A corporação acrescentou que tem “plenas condições técnicas” para encaminhar cópia idêntica dos dados a todos os ministros que a solicitaram. Os ministros Alexandre de Moraes e Cristiano Zanin já manifestaram interesse em receber a íntegra desses dados.
Contexto da solicitação de Fachin
O presidente do STF havia solicitado informações sobre a custódia do material extraído do celular de Vorcaro e o estado em que ele se encontrava. Em sua solicitação à PF, Fachin citou a negativa do ministro André Mendonça, relator do caso Master, para dar acesso ao material.
Segundo Mendonça, a mídia que está em seu gabinete é uma cópia de segurança, “lacrada” e “inacessível”, “a ser utilizada apenas em caso de necessidade ou em decorrência da perda ou do extravio do material original”, que está com a PF. A PF, por sua vez, informou que recebeu pedido do gabinete de Mendonça e encaminhou a cópia dos dados.
Manifestação da PGR
A Procuradoria-Geral da República (PGR) também se manifestou neste sábado, reiterando ao presidente do STF a necessidade de acesso integral aos dados de Vorcaro.
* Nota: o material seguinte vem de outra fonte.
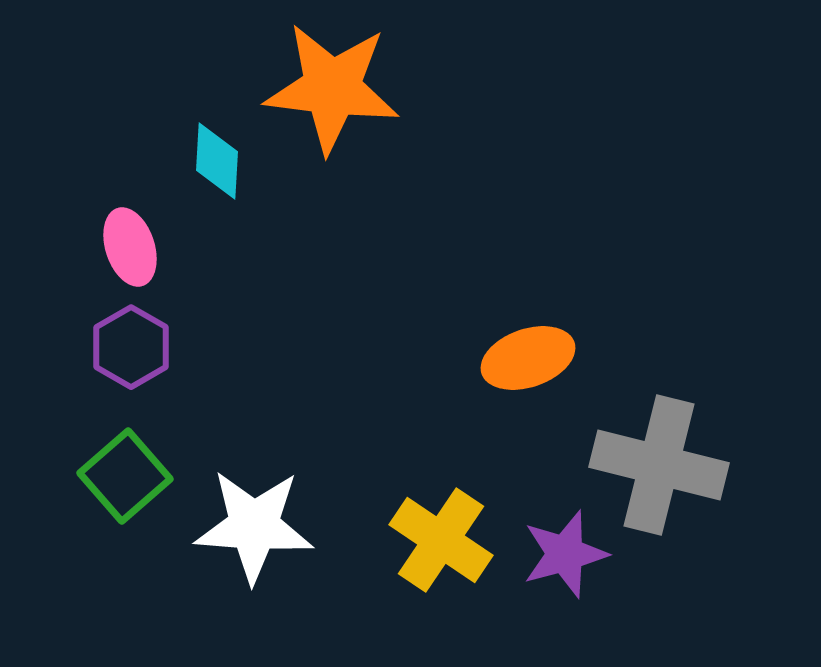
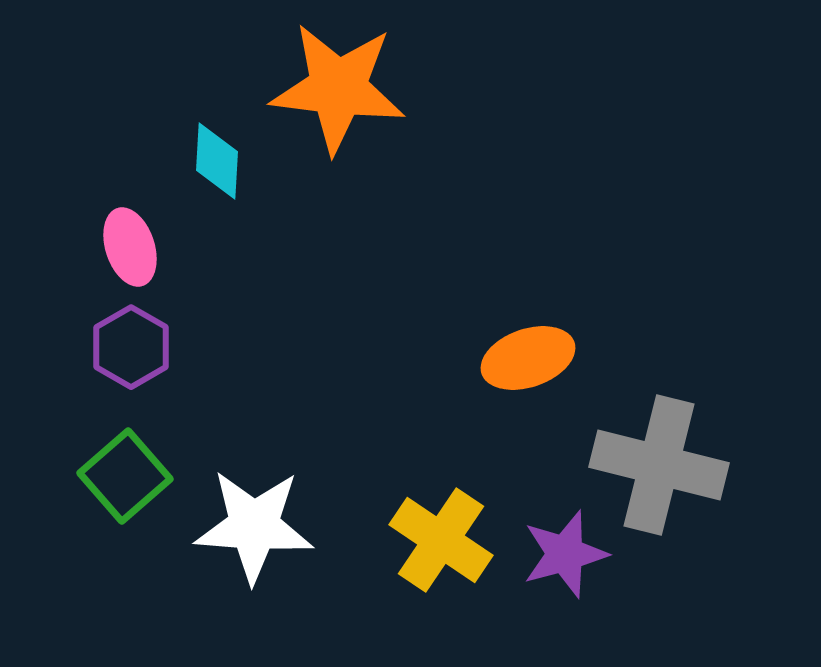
orange star: moved 6 px right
A PGR já havia repetido o pedido anteriormente.
Panorama político e institucional
A disputa em torno do acesso aos dados do celular de Daniel Vorcaro ocorre em meio a um cenário de tensão entre diferentes órgãos do sistema de Justiça. O caso Master, que envolve o ex-banqueiro, tem desdobramentos que alcançam ministros do STF e outras autoridades. A negativa de André Mendonça em compartilhar o material e a subsequente intervenção do presidente da Corte, Edson Fachin, evidenciam um embate sobre a governança e a transparência de informações sensíveis dentro do próprio tribunal.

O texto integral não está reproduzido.